Michael Harries Memorial

Memorial and Shoot Report by Mark “The Elder” Mackowski


On Saturday morning, 9 December 2000, a crowd of 40 to 50 people gathered at Desert Marksman Range to bid farewell to their friend Michael Harries. Some were relatively new acquaintances, while others had known him for decades, but all were aware they had recently lost someone important in their lives.

Earlier that morning, a few of us met at his old haunt, Coco’s Restaurant, to have breakfast and reminisce with Joyce Harries and her daughter, Pam. The rest of Michael’s friends were waiting when we arrived at the range.

In the cool mountain air they huddled in small groups, telling stories and sharing memories. After a while the crowd was summoned into the pistol shed for the service.

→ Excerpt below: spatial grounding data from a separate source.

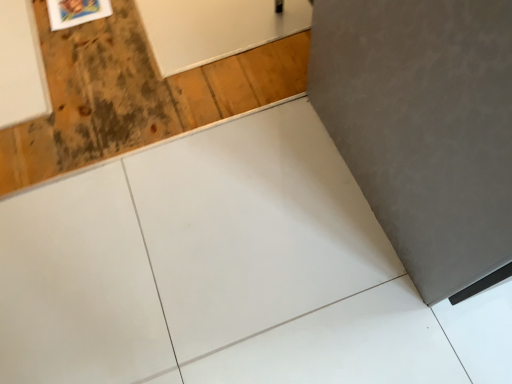 Question: Is wooden frame at upper left facing away from wooden plywood at upper left?

Choices:
 (A) no
 (B) yes

Answer: (B)

Question: From a real-world perspective, is wooden frame at upper left located beneath wooden plywood at upper left?

Choices:
 (A) no
 (B) yes

Answer: (B)

Question: Does wooden frame at upper left have a greater height compared to wooden plywood at upper left?

Choices:
 (A) yes
 (B) no

Answer: (A)

Question: Is there a large distance between wooden frame at upper left and wooden plywood at upper left?

Choices:
 (A) no
 (B) yes

Answer: (A)

Question: From the image's perspective, is wooden frame at upper left on wooden plywood at upper left?

Choices:
 (A) yes
 (B) no

Answer: (A)

Question: Could you tell me if wooden frame at upper left is turned towards wooden plywood at upper left?

Choices:
 (A) no
 (B) yes

Answer: (B)

Question: Is wooden plywood at upper left facing away from wooden frame at upper left?

Choices:
 (A) no
 (B) yes

Answer: (B)

Question: Is wooden frame at upper left located within wooden plywood at upper left?

Choices:
 (A) yes
 (B) no

Answer: (A)

Question: From the image's perspective, is wooden plywood at upper left below wooden frame at upper left?

Choices:
 (A) yes
 (B) no

Answer: (A)

Question: Can you confirm if wooden plywood at upper left is shorter than wooden frame at upper left?

Choices:
 (A) no
 (B) yes

Answer: (B)

Question: Considering the relative sizes of wooden plywood at upper left and wooden frame at upper left in the image provided, is wooden plywood at upper left bigger than wooden frame at upper left?

Choices:
 (A) yes
 (B) no

Answer: (A)

Question: Is wooden plywood at upper left behind wooden frame at upper left?

Choices:
 (A) no
 (B) yes

Answer: (A)

Question: From the image's perspective, is wooden plywood at upper left positioned above or below wooden frame at upper left?

Choices:
 (A) above
 (B) below

Answer: (B) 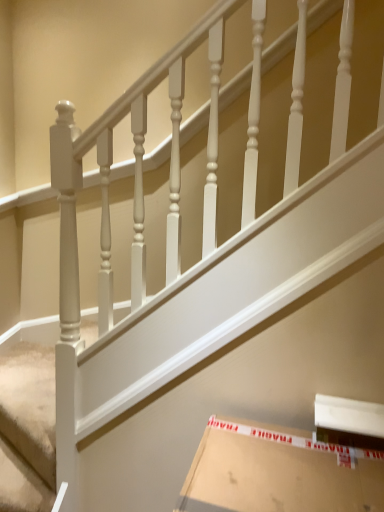 Question: Considering the positions of white cardboard box at lower right and white textured carpet at lower left in the image, is white cardboard box at lower right wider or thinner than white textured carpet at lower left?

Choices:
 (A) thin
 (B) wide

Answer: (B)

Question: Is white cardboard box at lower right inside or outside of white textured carpet at lower left?

Choices:
 (A) outside
 (B) inside

Answer: (A)

Question: In terms of height, does white cardboard box at lower right look taller or shorter compared to white textured carpet at lower left?

Choices:
 (A) tall
 (B) short

Answer: (A)

Question: In terms of width, does white textured carpet at lower left look wider or thinner when compared to white cardboard box at lower right?

Choices:
 (A) thin
 (B) wide

Answer: (A)

Question: Is white textured carpet at lower left taller or shorter than white cardboard box at lower right?

Choices:
 (A) tall
 (B) short

Answer: (B)

Question: Considering the positions of point (41, 397) and point (329, 475), is point (41, 397) closer or farther from the camera than point (329, 475)?

Choices:
 (A) closer
 (B) farther

Answer: (B)

Question: From a real-world perspective, is white textured carpet at lower left physically located above or below white cardboard box at lower right?

Choices:
 (A) above
 (B) below

Answer: (B) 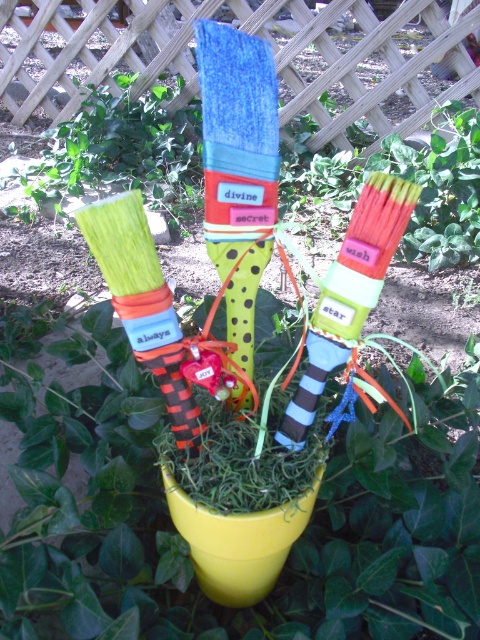 Where is `matte green paintbrush at center`? matte green paintbrush at center is located at coordinates point(186,545).

Can you confirm if matte green paintbrush at center is positioned above green polka dot sock at center?

Actually, matte green paintbrush at center is below green polka dot sock at center.

Is point (48, 420) closer to camera compared to point (247, 68)?

No, it is not.

Where is `matte green paintbrush at center`? matte green paintbrush at center is located at coordinates (186, 545). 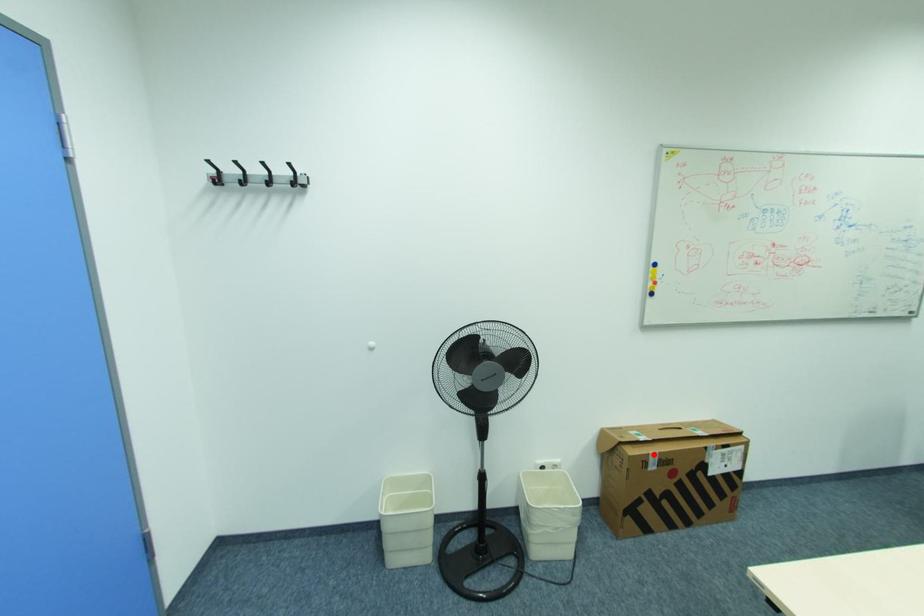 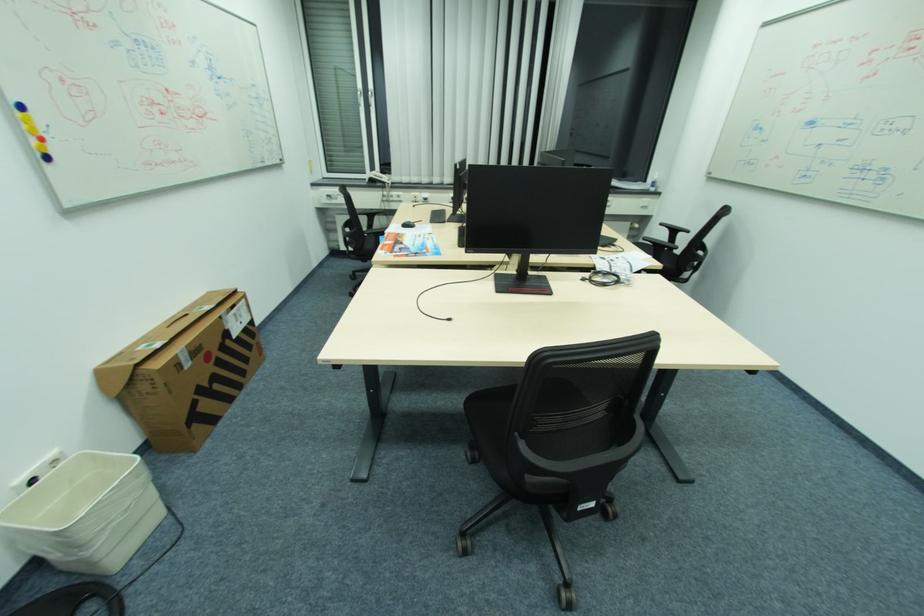 In the second image, find the point that corresponds to the highlighted location in the first image.

(181, 355) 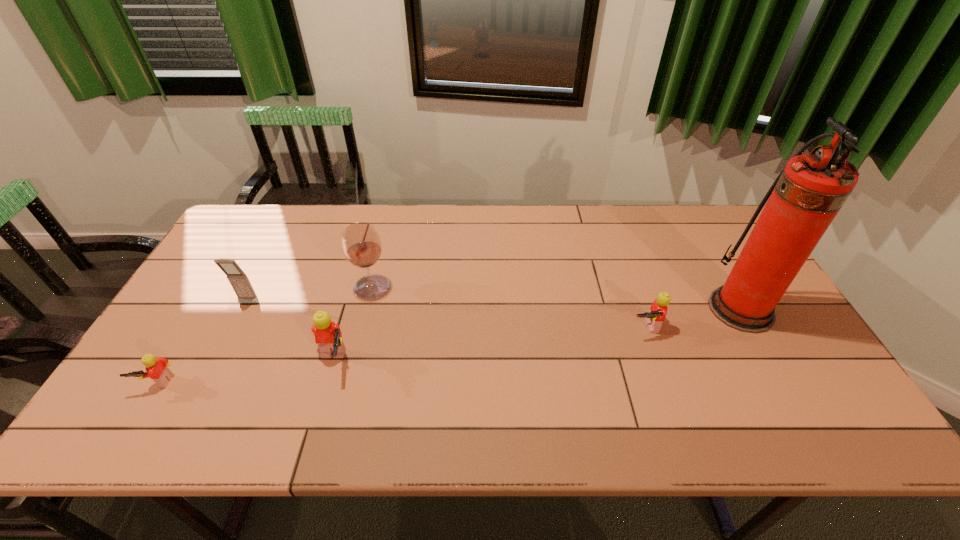 The image size is (960, 540). I want to click on object that is at the near left corner, so click(157, 370).

This screenshot has width=960, height=540. In the image, there is a desktop. What are the coordinates of `vacant space at the far edge` in the screenshot? It's located at (555, 210).

This screenshot has height=540, width=960. In the image, there is a desktop. Identify the location of free space at the near edge. (475, 380).

At what (x,y) coordinates should I click in order to perform the action: click on vacant space at the left edge of the desktop. Please return your answer as a coordinate pair (x, y). Looking at the image, I should click on (241, 306).

This screenshot has height=540, width=960. I want to click on free space at the right edge, so click(802, 353).

This screenshot has height=540, width=960. In the image, there is a desktop. In order to click on vacant space at the far left corner in this screenshot , I will do `click(263, 213)`.

In order to click on free spot between the second Lego from right to left and the fire extinguisher in this screenshot , I will do `click(537, 335)`.

The height and width of the screenshot is (540, 960). Find the location of `free space between the wineglass and the cellular telephone`. free space between the wineglass and the cellular telephone is located at coordinates (310, 295).

The width and height of the screenshot is (960, 540). In order to click on unoccupied area between the rightmost object and the leftmost object in this screenshot , I will do `click(449, 345)`.

Where is `vacant space in between the second shortest object and the second Lego from right to left`? The width and height of the screenshot is (960, 540). vacant space in between the second shortest object and the second Lego from right to left is located at coordinates (488, 345). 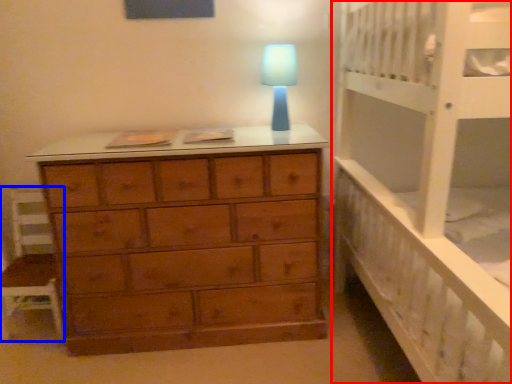 Question: Among these objects, which one is farthest to the camera, bed (highlighted by a red box) or chair (highlighted by a blue box)?

Choices:
 (A) bed
 (B) chair

Answer: (B) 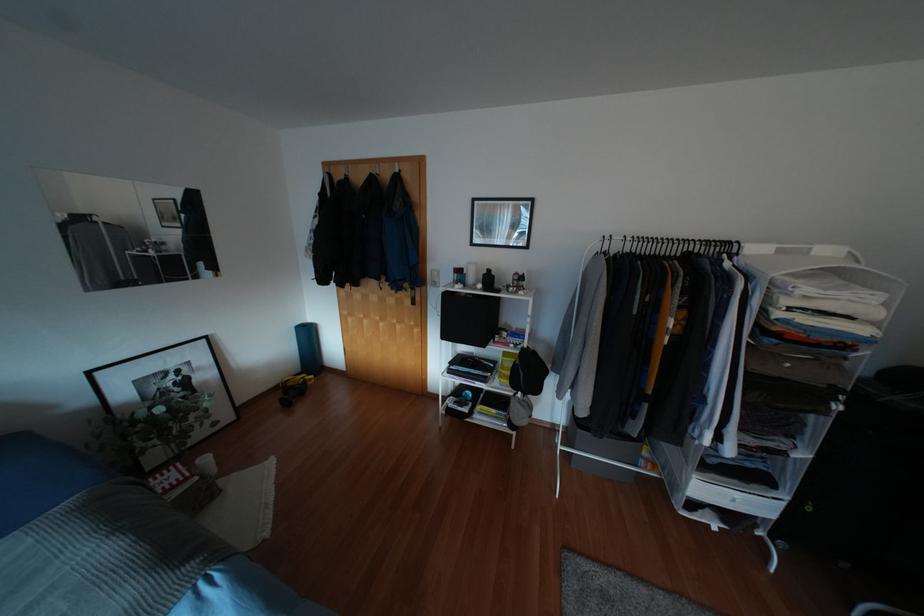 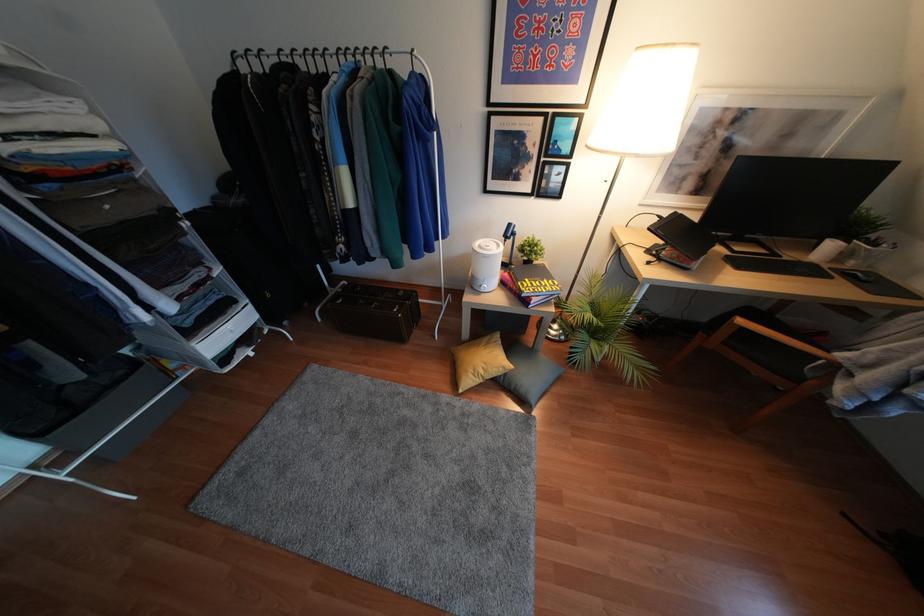 Based on the continuous images, in which direction is the camera rotating?

The rotation direction of the camera is right-down. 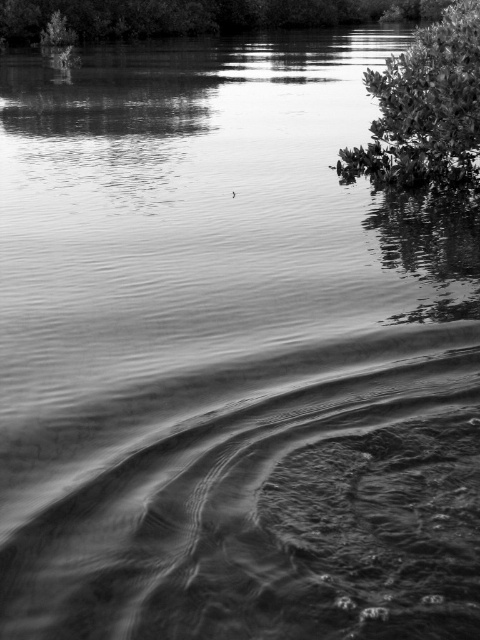 Can you confirm if green leafy tree at upper right is bigger than smooth green foliage at upper center?

No.

Does point (386, 182) come in front of point (249, 8)?

Yes, it is.

The image size is (480, 640). What do you see at coordinates (425, 109) in the screenshot? I see `green leafy tree at upper right` at bounding box center [425, 109].

Identify the location of green leafy tree at upper right. (425, 109). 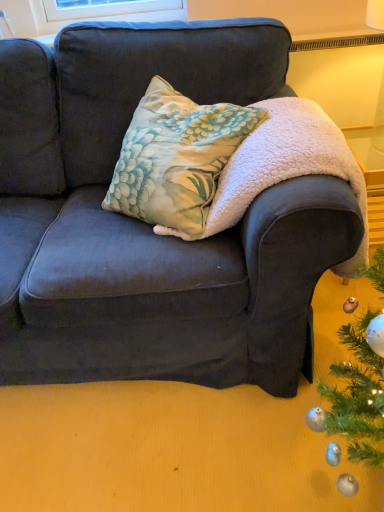 The image size is (384, 512). What do you see at coordinates (176, 157) in the screenshot? I see `floral fabric pillow at center` at bounding box center [176, 157].

At what (x,y) coordinates should I click in order to perform the action: click on floral fabric pillow at center. Please return your answer as a coordinate pair (x, y). The width and height of the screenshot is (384, 512). Looking at the image, I should click on (176, 157).

Where is `floral fabric pillow at center`? The width and height of the screenshot is (384, 512). floral fabric pillow at center is located at coordinates (176, 157). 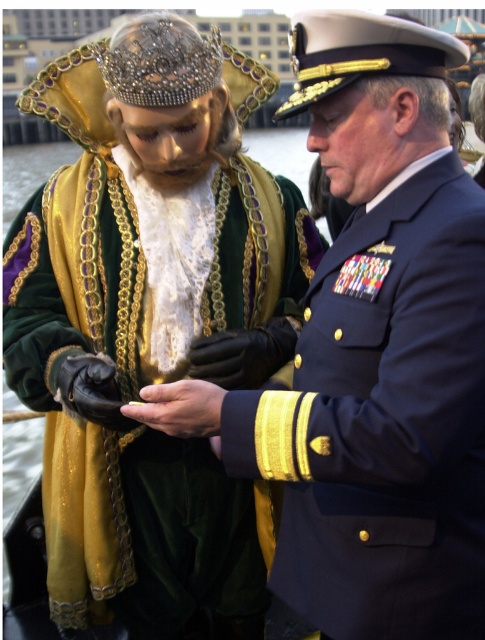 You are a tailor measuring a shiny blue uniform at center and a matte black hand at center for a custom accessory. Which object has a greater width that you need to consider?

The shiny blue uniform at center has a greater width than the matte black hand at center, so you should consider the width of the shiny blue uniform at center.

You are a photographer taking a picture of the two individuals in the scene. You want to focus on the point that is closer to the camera. Which point should you choose between point (346, 595) and point (143, 388)?

Point (143, 388) is closer to the camera than point (346, 595), so you should focus on point (143, 388). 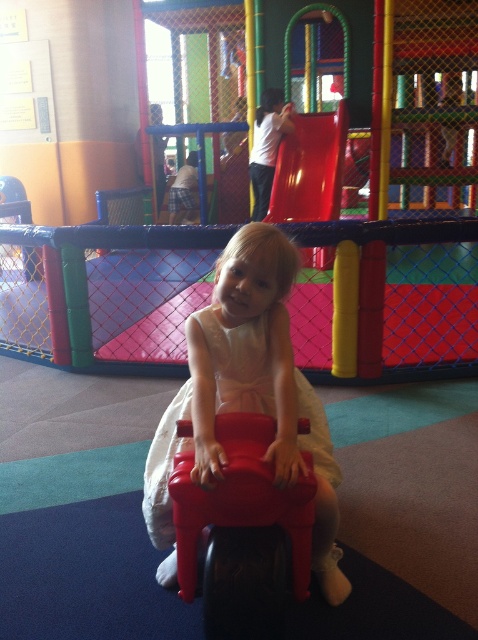 Does rubberized red toy car at center lie behind white satin dress at center?

That is False.

Does point (186, 561) come farther from viewer compared to point (259, 340)?

That is False.

Where is `rubberized red toy car at center`? rubberized red toy car at center is located at coordinates (241, 499).

Does rubberized red toy car at center have a lesser height compared to shiny plastic slide at upper center?

Correct, rubberized red toy car at center is not as tall as shiny plastic slide at upper center.

Where is `rubberized red toy car at center`? The height and width of the screenshot is (640, 478). rubberized red toy car at center is located at coordinates (241, 499).

Is white satin dress at center smaller than shiny plastic slide at upper center?

Yes, white satin dress at center is smaller than shiny plastic slide at upper center.

Who is taller, white satin dress at center or shiny plastic slide at upper center?

shiny plastic slide at upper center is taller.

Who is more distant from viewer, (333, 486) or (318, 173)?

The point (318, 173) is more distant.

In order to click on white satin dress at center in this screenshot , I will do `click(239, 362)`. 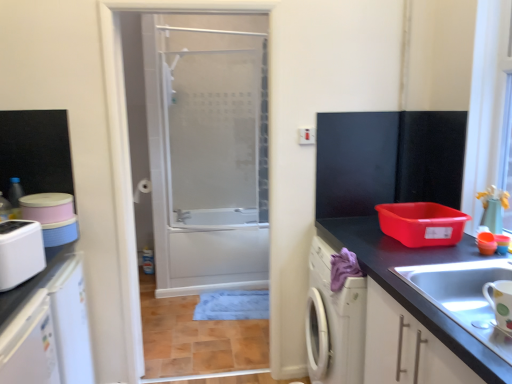 Where is `vacant space positioned to the left of white glossy mug at lower right, marked as the 2th appliance in a back-to-front arrangement`? Image resolution: width=512 pixels, height=384 pixels. vacant space positioned to the left of white glossy mug at lower right, marked as the 2th appliance in a back-to-front arrangement is located at coordinates click(449, 321). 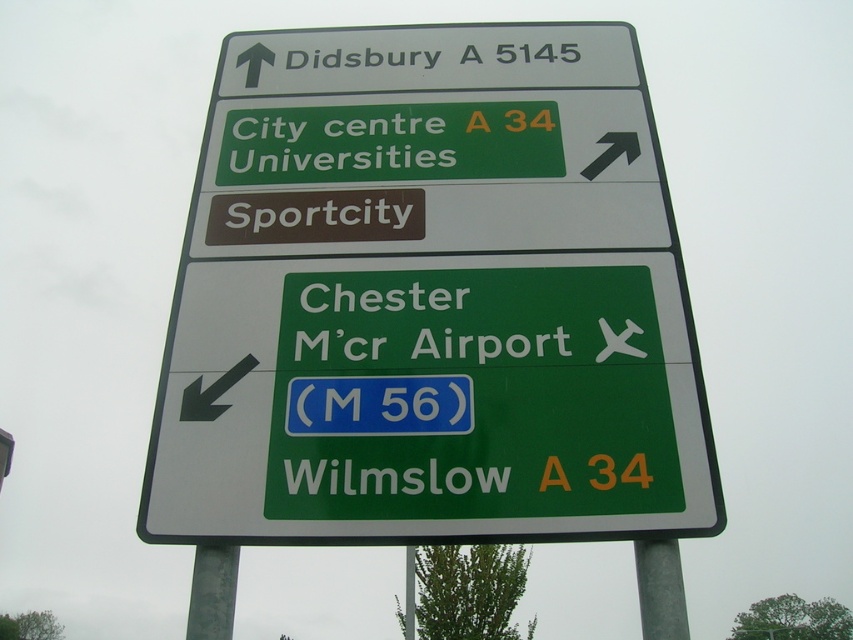 Question: Among these objects, which one is farthest from the camera?

Choices:
 (A) gray metallic pole at lower right
 (B) green plastic sign at upper center

Answer: (A)

Question: Can you confirm if green plastic sign at upper center is thinner than metallic gray pole at lower center?

Choices:
 (A) no
 (B) yes

Answer: (A)

Question: Which point is farther from the camera taking this photo?

Choices:
 (A) (520, 483)
 (B) (662, 636)
 (C) (215, 636)

Answer: (A)

Question: Is gray metallic pole at lower right wider than metallic gray pole at lower center?

Choices:
 (A) no
 (B) yes

Answer: (B)

Question: Can you confirm if green plastic sign at upper center is bigger than gray metallic pole at lower right?

Choices:
 (A) no
 (B) yes

Answer: (B)

Question: Based on their relative distances, which object is farther from the gray metallic pole at lower right?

As we walked through the narrow door, our eyes focused a few yards downrange on an old Mauser 98k rifle with the bayonet fixed and planted into the rocky soil. Well-worn boots stood guard on either side, and a camo field cap sat on top of the butt. No flowers, no wreaths, no photographs… a simple soldier’s memorial. At that moment tears came to my eyes, and a sense of finality surged through my mind.

Joyce took a seat in front. Lyle Wyatt said a few words to open the service, then one by one Michael’s friends filed forward to give testimony to his friendship and humor and wisdom. Several told stories, some praised the lessons he passed on, while others just wanted to say goodbye.

Everyone who wanted to say a few words and recounted the facts of Michael’s life, but offered that the mere facts didn’t do him full justice. Indeed.

Lyle closed the service with a few brief words, and invited everyone to the 600-yard pad for a rifle salute. Upon his command, each rifleman fired one shot at the steel plate behind the target pit. Joyce joined the skirmish line, and Michael’s ashes were scattered as we walked downrange. And then it was over. I felt a sense of relief, and release, at that moment. It was time to remember the lessons and move on.

An excellent rifle event followed the service, hosted by Lyle and Michael Horne. Our friend would have had it no other way.

Michael Harries, Rest in Peace.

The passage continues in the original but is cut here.